Q&A: The Evolutionary Argument Against Naturalism
The Evolutionary Argument Against Naturalism
Question
I recently came across Alvin Plantinga’s evolutionary argument against naturalism, which claims that believing in both naturalism and evolution together is not rational. If I understood him correctly, his claim is as follows.
If we believe that evolution causes the fittest to survive, then that includes our brain as well, which developed over the years into our successful brain. So it could be that our brain is not more reliable but rather more adapted and useful for survival. Therefore, if one also believes in naturalism—that natural reality is the only reality that exists, and there is no intervention by a supernatural being—then one cannot trust the brain as a reliable source of information about reality, because it could be that everything it causes us to perceive and think, and all the cognitive abilities that arise from it, are only such as contribute to survival. And if you cannot trust the brain as a reliable source of information, then the belief itself in naturalism and evolution is no longer reliable for that same reason, and therefore they are not rational.

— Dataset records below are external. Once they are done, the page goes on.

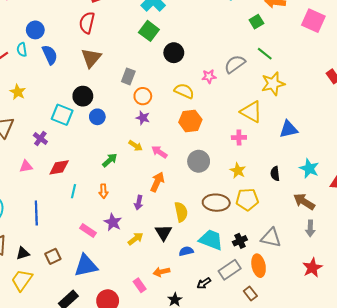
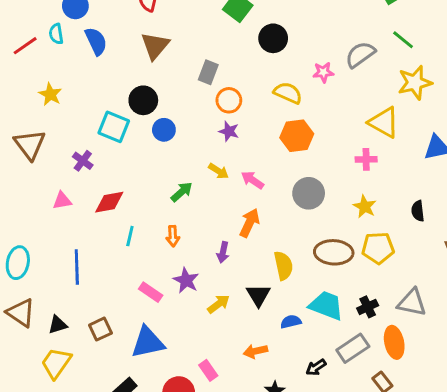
pink rectangle: (140, 285) -> (208, 370), moved

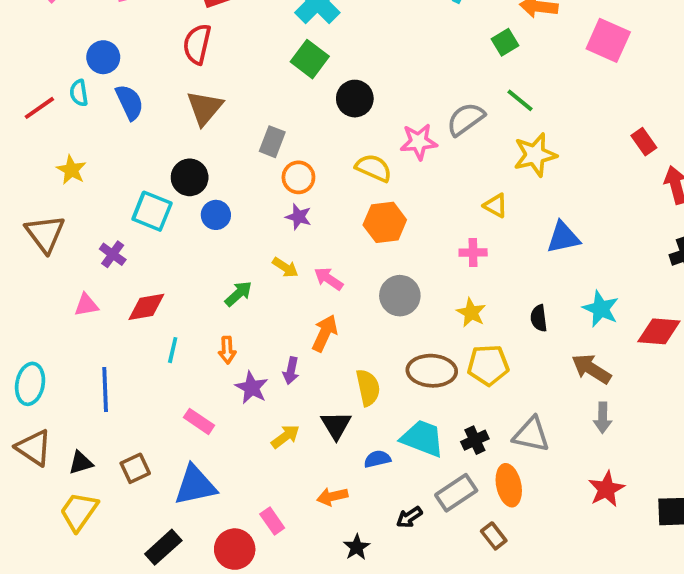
pink star: (323, 72) -> (419, 142), size x1.4
yellow triangle: (384, 122) -> (496, 206), size x0.6
purple star: (186, 280) -> (252, 388), moved

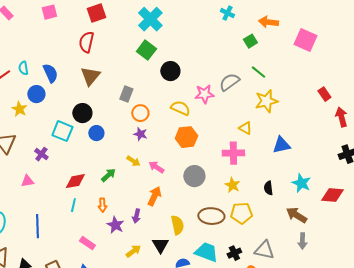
blue circle: (103, 57) -> (36, 94), moved
pink cross: (473, 252) -> (233, 153), size x1.5
red diamond: (146, 307) -> (75, 181), moved

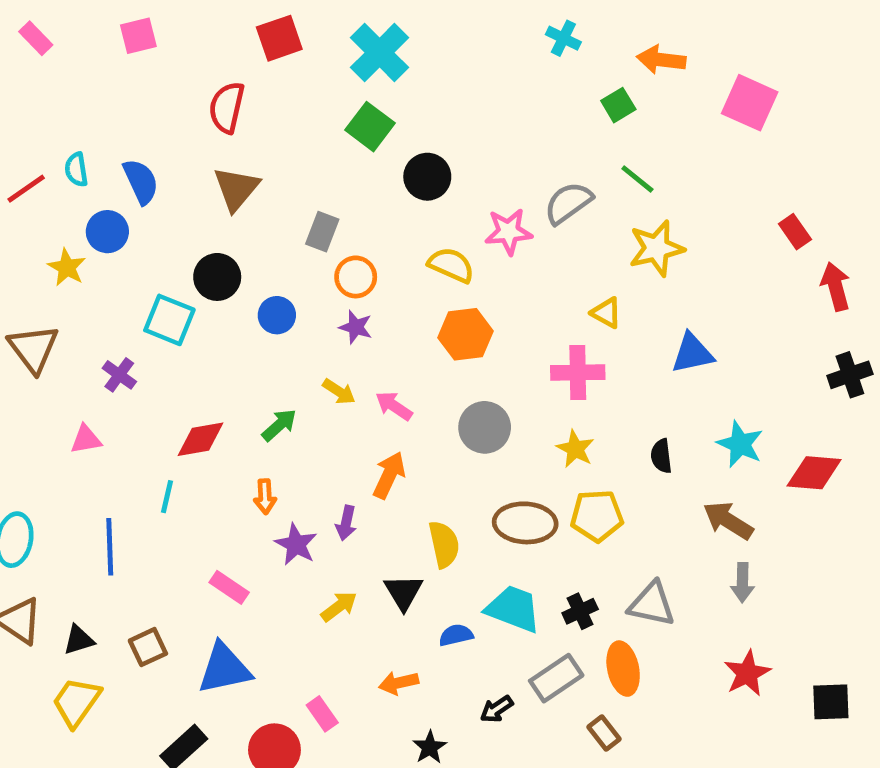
red square: (96, 13) -> (279, 38), moved
blue circle: (96, 133) -> (277, 315), moved
cyan line: (73, 205) -> (167, 497), moved

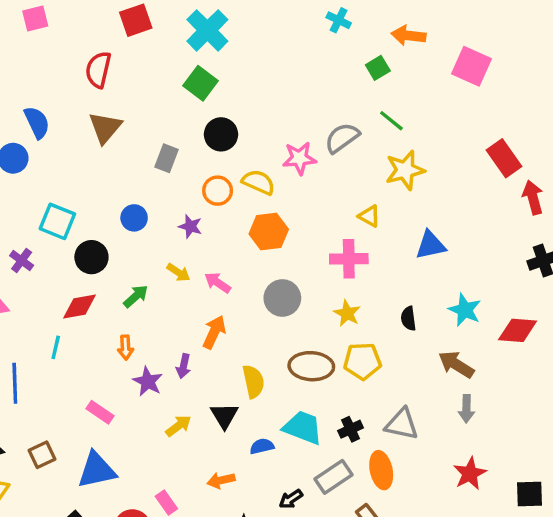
black circle: (427, 177) -> (221, 134), moved
red rectangle: (795, 232) -> (504, 158), size x1.5
black circle: (217, 277) -> (91, 257), moved
orange circle: (356, 277) -> (218, 191), moved

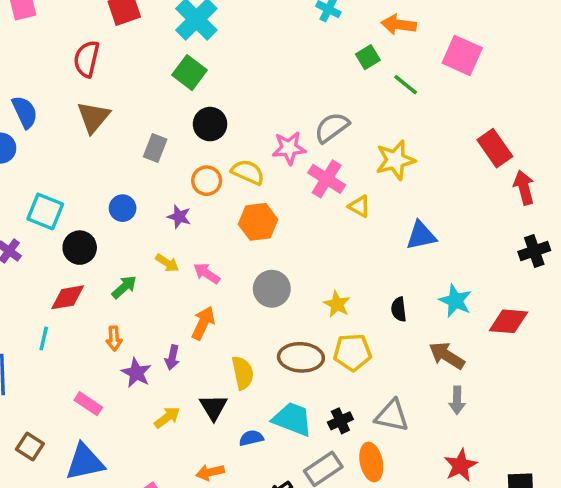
green line: (391, 121) -> (406, 85), moved
pink cross: (349, 259) -> (327, 179), moved, turned 33
brown square: (42, 455) -> (30, 447), turned -32

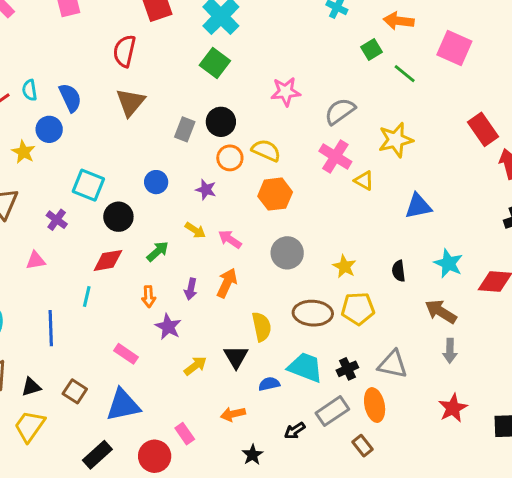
black circle: (210, 124) -> (221, 122), moved
pink star: (289, 148) -> (286, 92), moved
purple arrow: (172, 357) -> (191, 289), moved

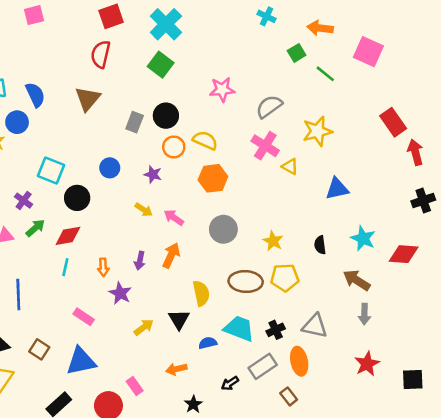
red semicircle: (124, 51) -> (101, 54), moved
green arrow: (158, 251) -> (35, 228), moved
cyan line: (87, 297) -> (65, 267), moved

Do you have anything to say about that?
Here is the argument in detail
https://www.bethinking.org/atheism/an-evolutionary-argument-against-naturalism
Answer
I certainly do. I completely agree, and I’ve brought this argument in several places.
Discussion on Answer
He didn’t write that this is an argument against evolution. Read it again. This is an “exposing” argument, as I defined in the recent columns and in the fourth conversation in The First Foundational Principle. If you think your senses are reliable, then implicitly you believe in God. Of course, you can also choose not to think they’re reliable and not believe in Him.
Maybe I’m the only one who doesn’t understand why this is an argument against evolution. At most, it means you can’t rely on our intellect and senses to determine what the source of creation is, but that still doesn’t mean God is the source, does it?
And besides, it is still possible that the senses are correct, even if that didn’t have to be necessarily so, no?